● **EXERCISE AIM**
Your task is to give the number of lines in the listing that include "Uisp", and nothing else.

● **DATASET EXCERPTS**
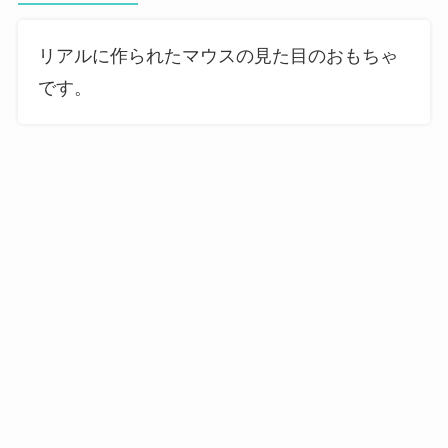
リアルに作られたマウスの見た目のおもちゃ
です。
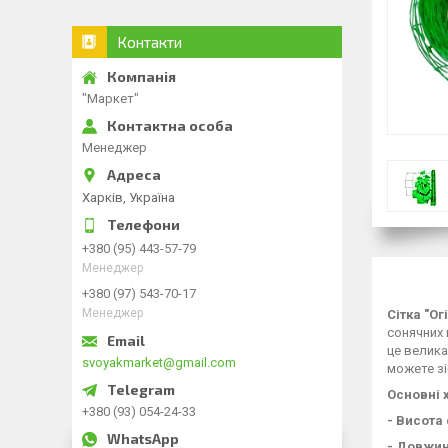
Контакти
"Маркет"
Менеджер
Харків, Україна
+380 (95) 443-57-79
Менеджер
+380 (97) 543-70-17
Менеджер
Сітка "Ог
сонячних 
це велика
svoyakmarket@gmail.com
можете зі
Основні 
+380 (93) 054-24-33
- Висота 
- Довжин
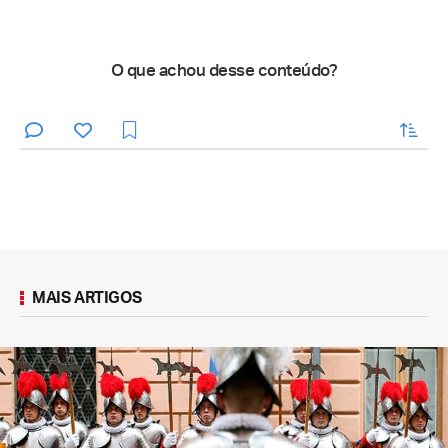
O que achou desse conteúdo?
enviar
MAIS ARTIGOS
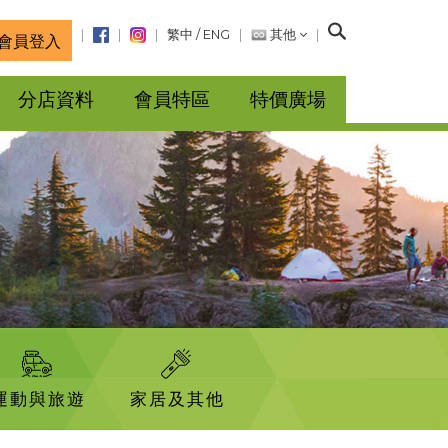
搜
繁中
/
ENG
其他
會員登入
尋
分店資料
會員特區
特價廣場
運動與旅遊
家居及其他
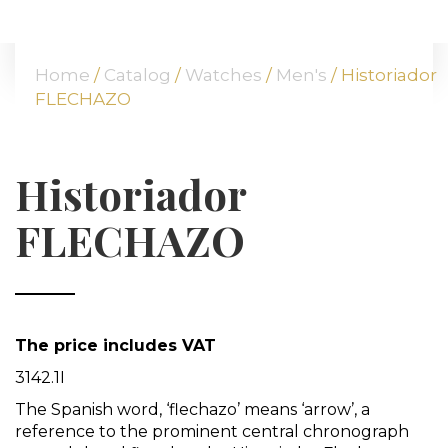
HOME
ABOUT US
Home
/
Catalog
/
Watches
/
Men's
/ Historiador
OUR OFFER
FLECHAZO
COMMODITIES
BRANCHES
ATT FACES
Historiador
MEDIA
FLECHAZO
BLOG
PARTNERS
CONTACT
The price includes VAT
3142.1I
The Spanish word, ‘flechazo’ means ‘arrow’, a
reference to the prominent central chronograph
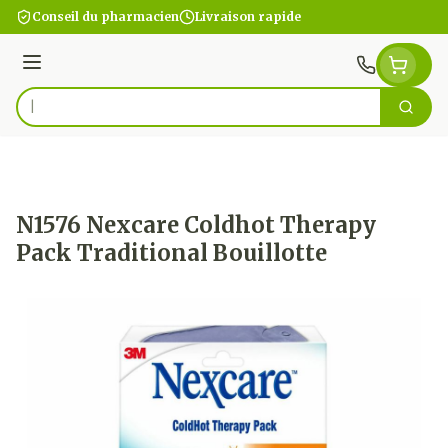
Aller au contenu
Conseil du pharmacien
Livraison rapide
Menu
Cherc
Rechercher
N1576 Nexcare Coldhot Therapy
Pack Traditional Bouillotte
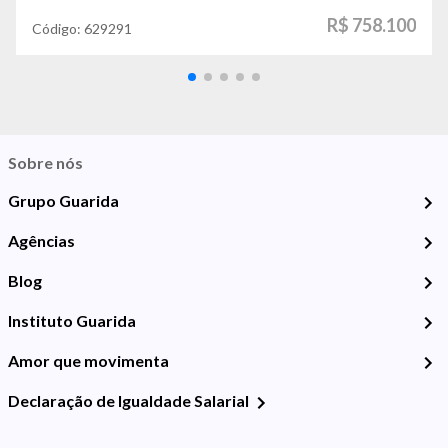
R$ 758.100
Código:
629291
Sobre nós
Grupo Guarida
Agências
Blog
Instituto Guarida
Amor que movimenta
Declaração de Igualdade Salarial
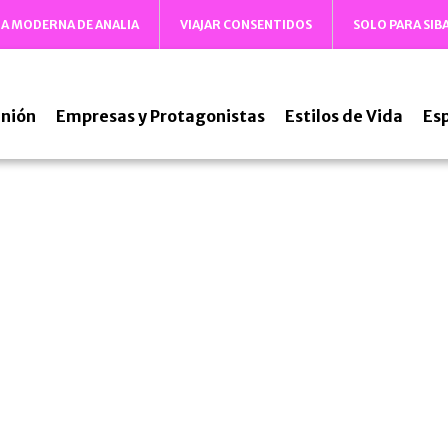
DA MODERNA DE ANALIA
VIAJAR CONSENTIDOS
SOLO PARA SIB
nión
Empresas y Protagonistas
Estilos de Vida
Es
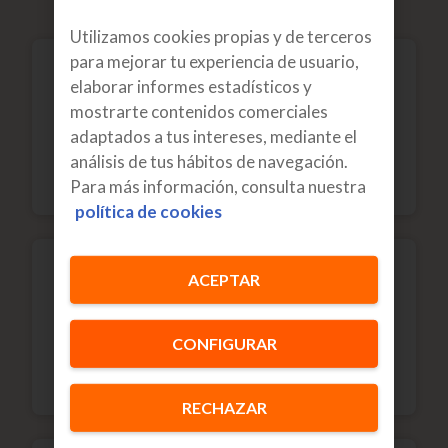
multimedia
Utilizamos cookies propias y de terceros
para mejorar tu experiencia de usuario,
elaborar informes estadísticos y
mostrarte contenidos comerciales
Robo y hurto
adaptados a tus intereses, mediante el
análisis de tus hábitos de navegación.
Te reemplazamos tu móvil en 1 día laborable.
Para más información, consulta nuestra
política de cookies
ACEPTAR
Daños accidentales
CONFIGURAR
Golpes, rotura de pantalla y daños por líquidos.
RECHAZAR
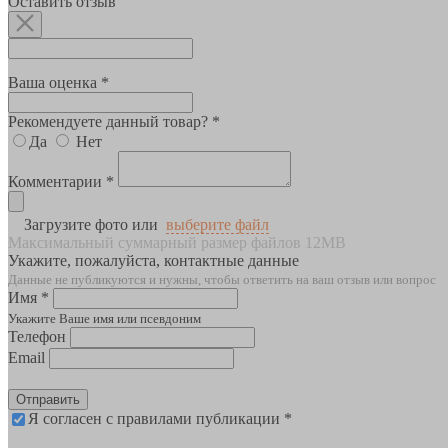
Оставить отзыв
Ваша оценка *
Рекомендуете данный товар? *
Да
Нет
Комментарии *
Загрузите фото или
выберите файл
Максимальный суммарный размер файлов 12MB
Укажите, пожалуйста, контактные данные
Данные не публикуются и нужны, чтобы ответить на ваш отзыв или вопрос
Имя *
Укажите Ваше имя или псевдоним
Телефон
Email
Отправить
Я согласен с правилами публикации *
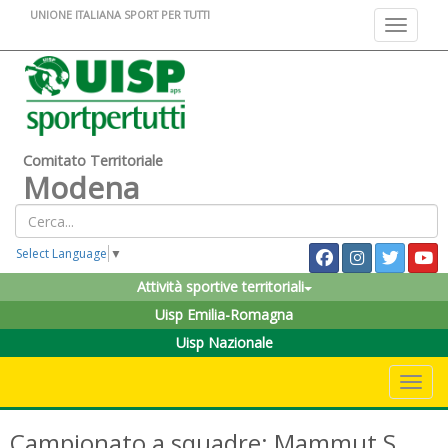
UNIONE ITALIANA SPORT PER TUTTI
Toggle na
Comitato Territoriale
Modena
Select Language
▼
Attività sportive territoriali
Uisp Emilia-Romagna
Uisp Nazionale
Toggle 
Campionato a squadre: Mammut S.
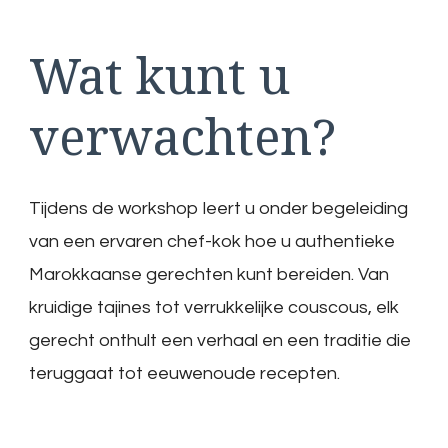
Wat kunt u
verwachten?
Tijdens de workshop leert u onder begeleiding
van een ervaren chef-kok hoe u authentieke
Marokkaanse gerechten kunt bereiden. Van
kruidige tajines tot verrukkelijke couscous, elk
gerecht onthult een verhaal en een traditie die
teruggaat tot eeuwenoude recepten.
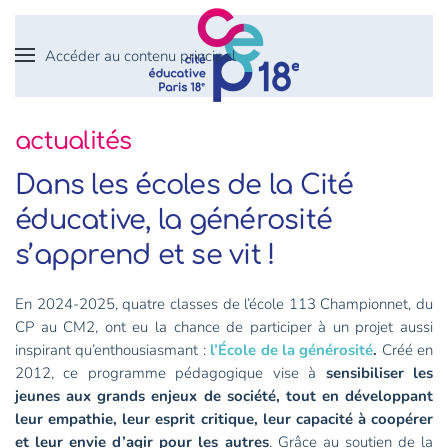
Accéder au contenu principal
actualités
Dans les écoles de la Cité
éducative, la générosité
s’apprend et se vit !
En 2024-2025, quatre classes de l’école 113 Championnet, du
CP au CM2, ont eu la chance de participer à un projet aussi
inspirant qu’enthousiasmant :
l’École de la générosité
.
Créé en
2012, ce programme pédagogique vise à
sensibiliser les
jeunes aux grands enjeux de société, tout en développant
leur empathie, leur esprit critique, leur capacité à coopérer
et leur envie d’agir pour les autres
. Grâce au soutien de la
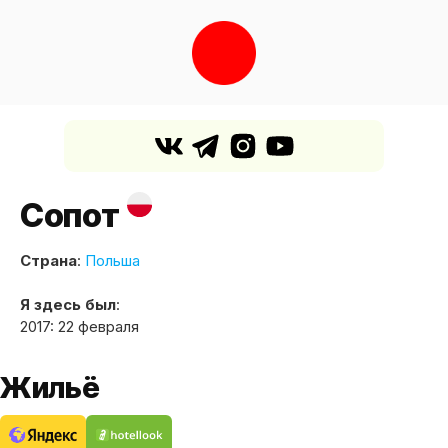
Сопот
Страна
:
Польша
Я здесь был
:
2017: 22 февраля
Жильё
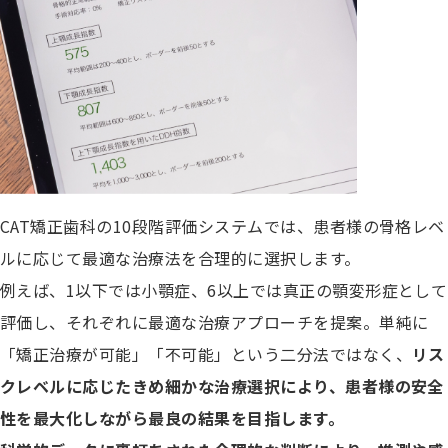
CAT矯正歯科の10段階評価システムでは、患者様の骨格レベ
ルに応じて最適な治療法を合理的に選択します。
例えば、1以下では小顎症、6以上では真正の顎変形症として
評価し、それぞれに最適な治療アプローチを提案。単純に
「矯正治療が可能」「不可能」という二分法ではなく、
リス
クレベルに応じたきめ細かな治療選択により、患者様の安全
性を最大化しながら最良の結果を目指します。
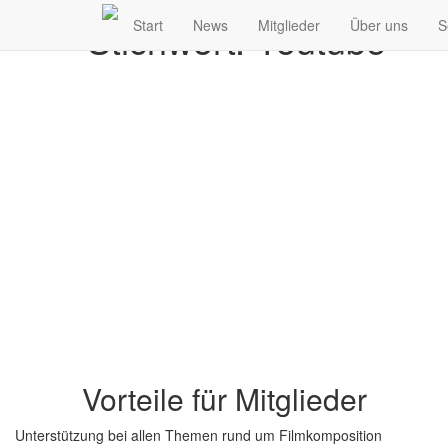
Stichwort: Youtube
Start
News
Mitglieder
Über uns
S
Vorteile für Mitglieder
Unterstützung bei allen Themen rund um Filmkomposition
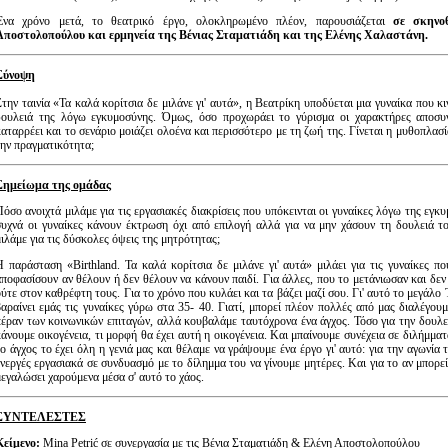
Ένα χρόνο μετά, το θεατρικό έργο, ολοκληρωμένο πλέον, παρουσιάζεται
σε σκηνο
Αποστολοπούλου και ερμηνεία της Βένιας Σταματιάδη και της Ελένης Χαλαστάνη.
Σύνοψη
την ταινία «Τα καλά κορίτσια δε μιλάνε γι' αυτά», η Βεατρίκη υποδύεται μια γυναίκα που κι
δουλειά της λόγω εγκυμοσύνης. Όμως, όσο προχωράει το γύρισμα οι χαρακτήρες αποσυντ
αταρρέει και το σενάριο μοιάζει ολοένα και περισσότερο με τη ζωή της. Γίνεται η μυθοπλασί
την πραγματικότητα;
Σημείωμα της ομάδας
Πόσο ανοιχτά μιλάμε για τις εργασιακές διακρίσεις που υπόκεινται οι γυναίκες λόγω της εγ
συχνά οι γυναίκες κάνουν έκτρωση όχι από επιλογή αλλά για να μην χάσουν τη δουλειά τ
ιλάμε για τις δύσκολες όψεις της μητρότητας;
Η παράσταση «Birthland. Τα καλά κορίτσια δε μιλάνε γι' αυτά»
μιλάει για τις γυναίκες π
αποφασίσουν αν θέλουν ή δεν θέλουν να κάνουν παιδί. Για άλλες, που το μετάνιωσαν και δεν
ούτε στον καθρέφτη τους. Για το χρόνο που κυλάει και τα βάζει μαζί σου. Γι' αυτό το μεγά
βαραίνει εμάς τις γυναίκες γύρω στα 35- 40. Γιατί, μπορεί πλέον πολλές από μας διαλέγου
πέραν των κοινωνικών επιταγών, αλλά κουβαλάμε ταυτόχρονα ένα άγχος. Τόσο για την δουλει
κάνουμε οικογένεια, τι μορφή θα έχει αυτή η οικογένεια. Και μπαίνουμε συνέχεια σε διλήμμ
το άγχος το έχει όλη η γενιά μας και θέλαμε να γράψουμε ένα έργο γι' αυτό: για την αγωνία
ενεργές εργασιακά σε συνδυασμό με το δίλημμα του να γίνουμε μητέρες. Και για το αν μπορεί
μεγαλώσει χαρούμενα μέσα σ' αυτό το χάος.
ΣΥΝΤΕΛΕΣΤΕΣ
Κείμενο:
Mina Petrić σε συνεργασία με τις Βένια Σταματιάδη & Ελένη Αποστολοπούλου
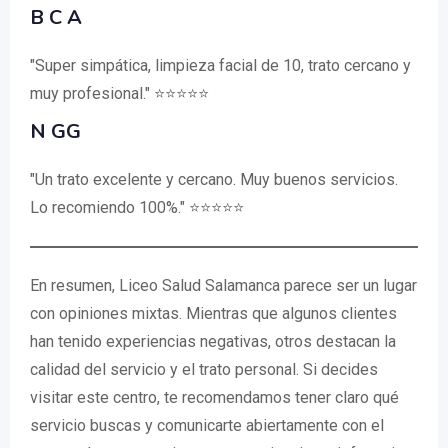
B C A
"Super simpática, limpieza facial de 10, trato cercano y
muy profesional." ⭐⭐⭐⭐⭐
N GG
"Un trato excelente y cercano. Muy buenos servicios.
Lo recomiendo 100%." ⭐⭐⭐⭐⭐
En resumen, Liceo Salud Salamanca parece ser un lugar
con opiniones mixtas. Mientras que algunos clientes
han tenido experiencias negativas, otros destacan la
calidad del servicio y el trato personal. Si decides
visitar este centro, te recomendamos tener claro qué
servicio buscas y comunicarte abiertamente con el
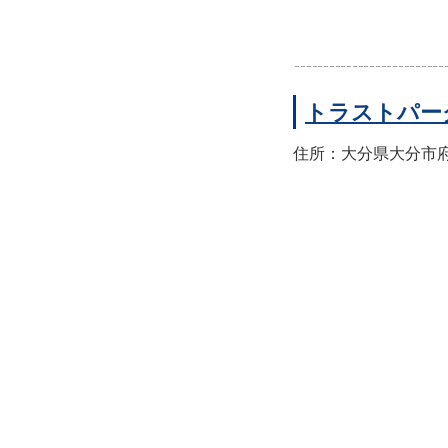
トラストパー
住所：大分県大分市府内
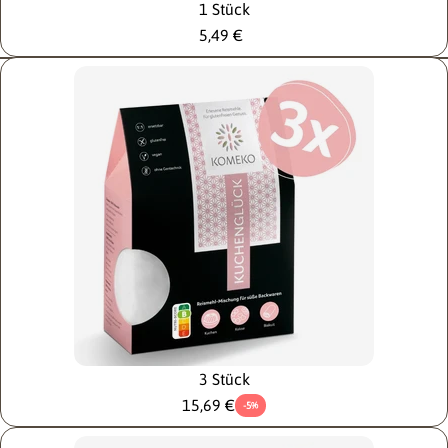
Auf
Auf
1 Stück
Facebook
Pinterest
5,49 €
teilen
pinnen
Die mit * gekennzeichneten Felder sind Pflichtfelder.
Frage senden
3 Stück
15,69 €
-5%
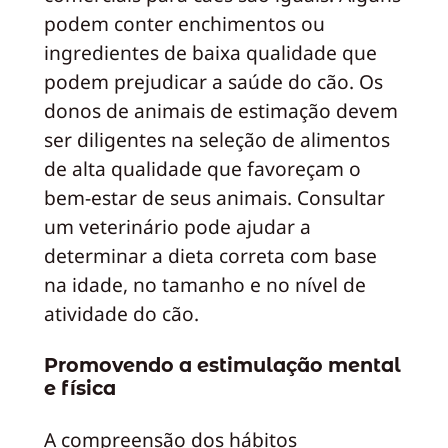
podem conter enchimentos ou
ingredientes de baixa qualidade que
podem prejudicar a saúde do cão. Os
donos de animais de estimação devem
ser diligentes na seleção de alimentos
de alta qualidade que favoreçam o
bem-estar de seus animais. Consultar
um veterinário pode ajudar a
determinar a dieta correta com base
na idade, no tamanho e no nível de
atividade do cão.
Promovendo a estimulação mental
e física
A compreensão dos hábitos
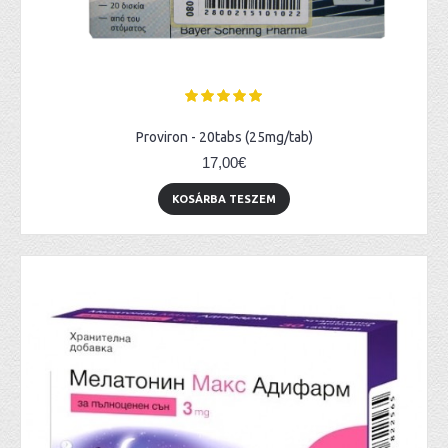
Proviron - 20tabs (25mg/tab)
17,00€
KOSÁRBA TESZEM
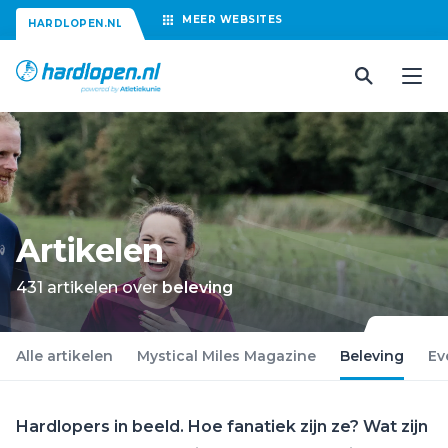
MEER
WEBSITES
HARDLOPEN.NL
Artikelen
431 artikelen over
beleving
Alle artikelen
Mystical Miles Magazine
Beleving
Ev
Hardlopers in beeld. Hoe fanatiek zijn ze? Wat zijn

● **EXERCISE SOLUTION**
2